How many thriving businesses do you know of that started from a case of mistaken horticultural identity? Small batch, hand-crafted, bean-to-bar chocolatiers Kasama Chocolate have just such an origin story. And it perfectly matches the colourful, friendly, and fun vibe of this rising Vancouver, BC-based company.
Co-founder Stefan Klopp tells us the tale: “Myself and three of my friends, Vince [Garcia], Dom [Voser] and Oliver [Koth-Kappus], created this company. It started because Vince inherited a small piece of land in the Philippines. We were having drinks one night and Vince was showing us a picture of his dad on the property, holding what he thought were mangos. They ended up being cacao pods. So, we started telling Vince that if he brought some back to Vancouver, we’d figure out how to make chocolate. One day, he showed up on the doorstep of the place where Dom and I lived with two suitcases full of them.”
True to their word, the friends embarked on their exceedingly steep learning curve. They watched YouTube videos. They read things online. Dom’s machinist father helped build their first piece of equipment. And as their hobby of making “chocolate that tasted not that good” started to shift to artisanship, they began sharing their work.

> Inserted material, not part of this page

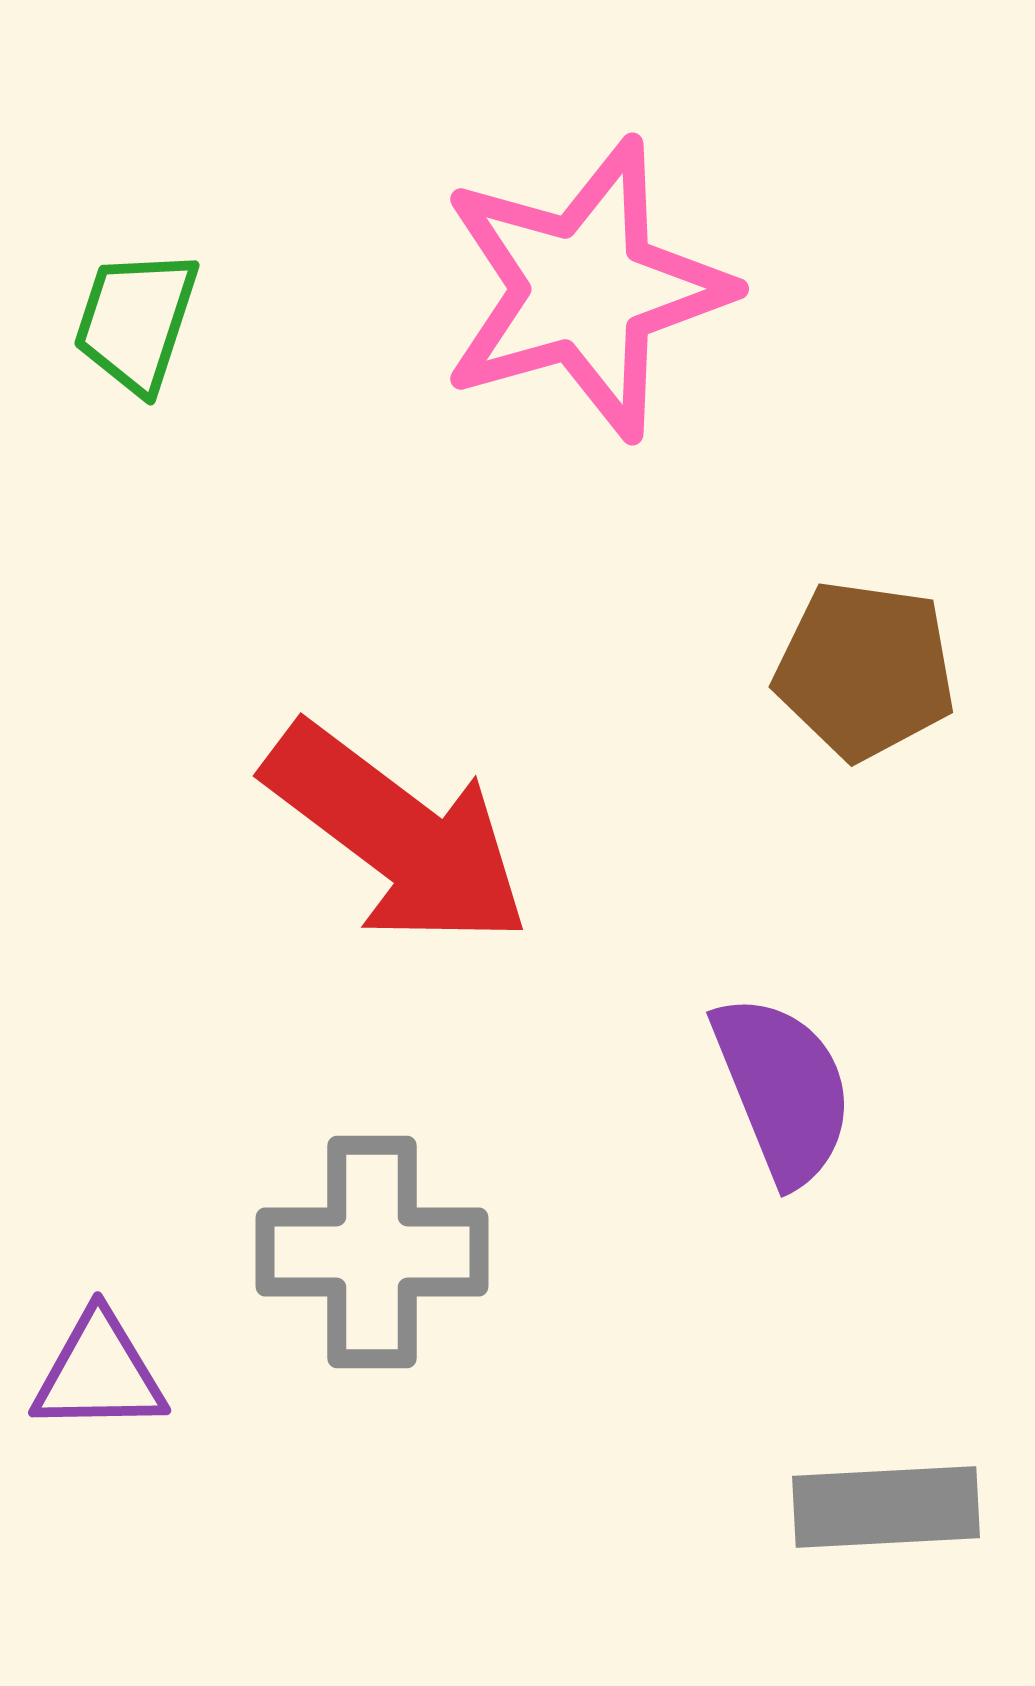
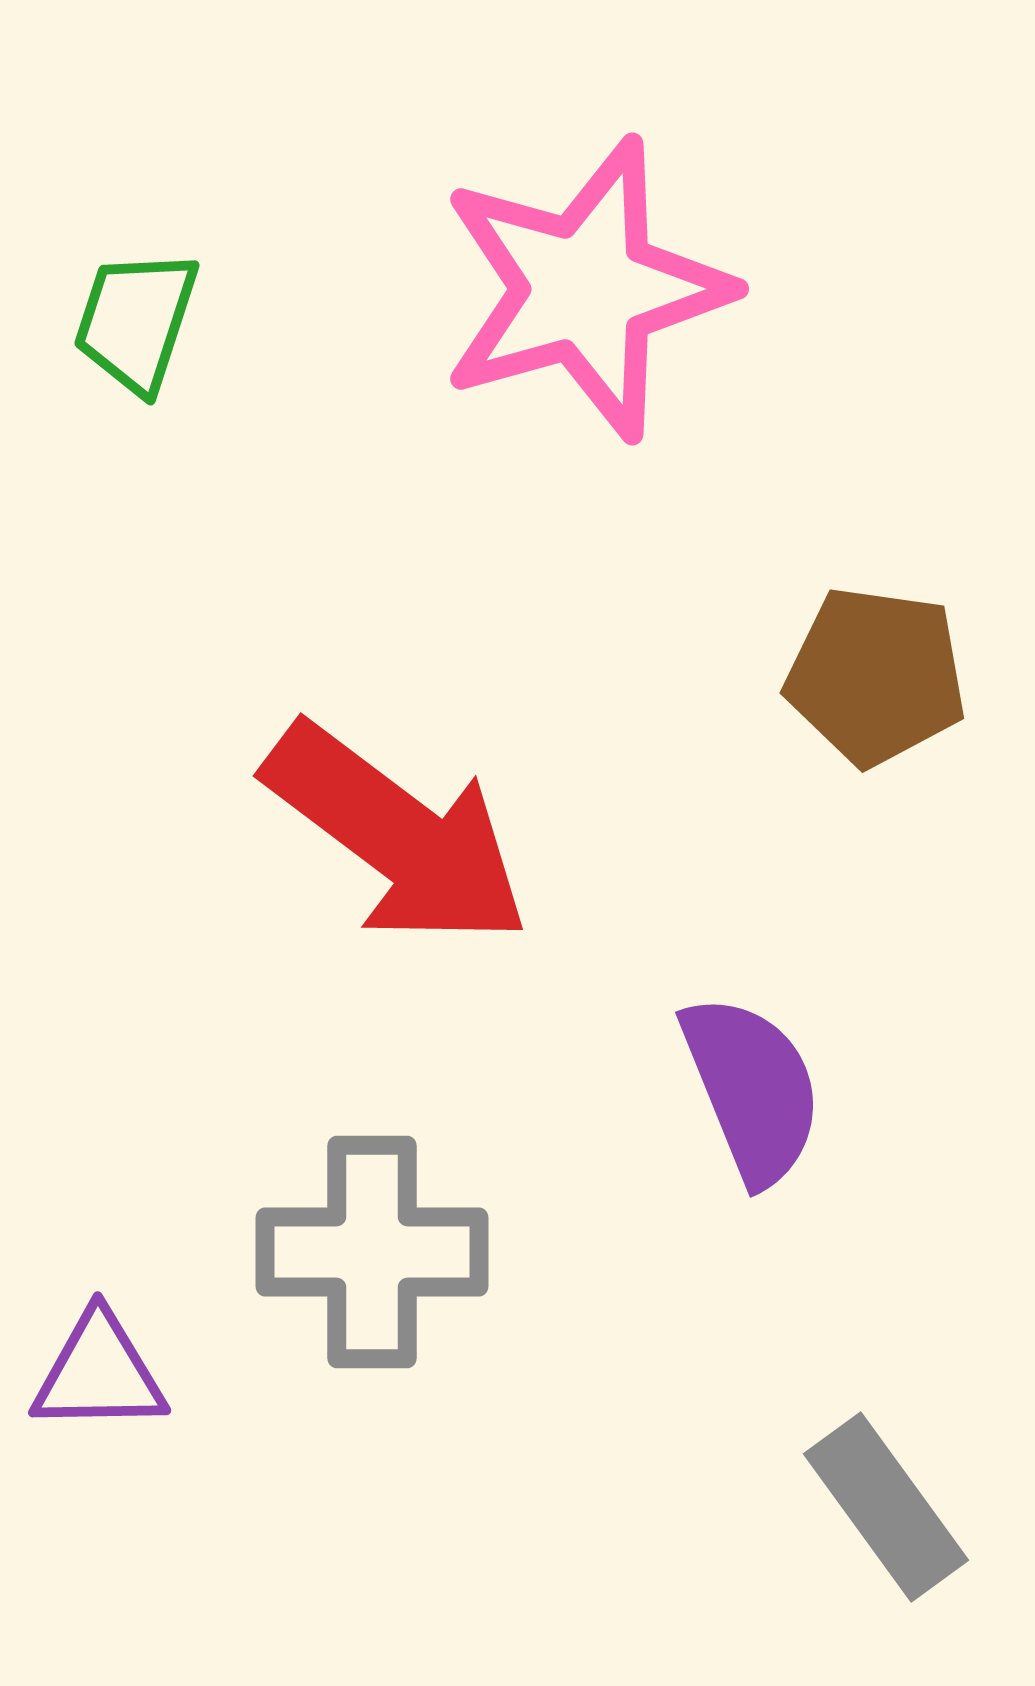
brown pentagon: moved 11 px right, 6 px down
purple semicircle: moved 31 px left
gray rectangle: rotated 57 degrees clockwise
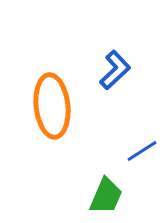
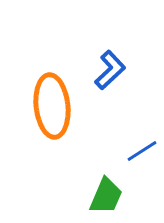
blue L-shape: moved 5 px left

Early on, the friends developed a savvy model for nurturing their start-up. “We had a subscription for our friends. We’d have them fill out a Google form with questions and opportunities to rate the chocolates. That helped us to develop and refine our recipes. And when subscribers started asking us if we could make more chocolate for them to give as Christmas presents, we felt like we were ready to take the next step.”
That next step was to apply to farmer’s markets, where the reception was enthusiastic right away. The friends were ecstatic to see strangers become regulars who came around to rave about the bars and ask about flavour profiles.

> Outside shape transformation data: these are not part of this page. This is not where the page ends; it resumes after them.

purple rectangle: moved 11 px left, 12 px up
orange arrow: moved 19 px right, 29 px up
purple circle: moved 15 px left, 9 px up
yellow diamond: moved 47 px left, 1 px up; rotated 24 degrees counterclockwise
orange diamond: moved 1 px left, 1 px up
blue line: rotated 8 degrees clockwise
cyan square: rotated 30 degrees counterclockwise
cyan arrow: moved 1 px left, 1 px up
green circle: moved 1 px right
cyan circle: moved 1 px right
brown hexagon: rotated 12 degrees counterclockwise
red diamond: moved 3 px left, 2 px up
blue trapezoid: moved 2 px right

This was an exciting time for Kasama, but as with most early-growth phases, the challenges were real. Navigating the complex world of regulatory standards was difficult. Trying to balance chocolate with full-time jobs tested their limitations.
“One year we signed up for lots of markets and we were way too busy. I’ll never forget it: two of us were at markets while the other two made chocolate. The chocolate-makers would deliver new supplies to the ones at the market in the middle of the day.”
As Kasama grew from a home-based business to a retailer with a space on Granville Island, the founders found ways to reduce inefficiencies. That’s when their partnership with Great Little Box Company/Ideon Packaging (GLBC) began.
“We had started out hand-wrapping our bars with foil and paper, but as we gained customers, we knew we had to change that. It made sense to shift to folding carton sleeves. GLBC did such a wonderful job of working with our artwork, which is an important part of our brand, and making sure our designs worked. Our sleeves really stand out and the time we save by using them is through the roof.”
Now that Kasama Chocolate has levelled up so much, they are spreading the gospel of bean-to-bar. “The majority of chocolate companies buy pre-made chocolate and melt it down to make their bars and bonbons. But we take the raw ingredients and execute all of the steps ourselves—removing shells, grinding, roasting—and that gives us way more control over flavour. It’s just like with wine or coffee.”
In other words, Kasama makes chocolate for connoisseurs. As those die-hard chocolate fans grow in numbers, we’re very proud to be helping them put their best—colourful and friendly—face forward.